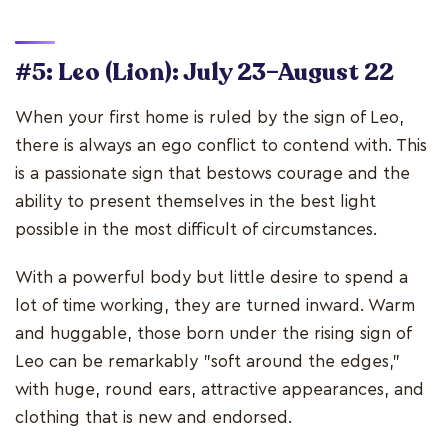
#5: Leo (Lion): July 23–August 22
When your first home is ruled by the sign of Leo,
there is always an ego conflict to contend with. This
is a passionate sign that bestows courage and the
ability to present themselves in the best light
possible in the most difficult of circumstances.
With a powerful body but little desire to spend a
lot of time working, they are turned inward. Warm
and huggable, those born under the rising sign of
Leo can be remarkably "soft around the edges,"
with huge, round ears, attractive appearances, and
clothing that is new and endorsed.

────────────────────────────────────────

▸ ABOUT THIS TASK
Transcribe the listing above verbatim. Omit the pictures.

▸ SOLUTION TO THE EXERCISE
#5: Leo (Lion): July 23–August 22
When your first home is ruled by the sign of Leo,
there is always an ego conflict to contend with. This
is a passionate sign that bestows courage and the
ability to present themselves in the best light
possible in the most difficult of circumstances.
With a powerful body but little desire to spend a
lot of time working, they are turned inward. Warm
and huggable, those born under the rising sign of
Leo can be remarkably "soft around the edges,"
with huge, round ears, attractive appearances, and
clothing that is new and endorsed.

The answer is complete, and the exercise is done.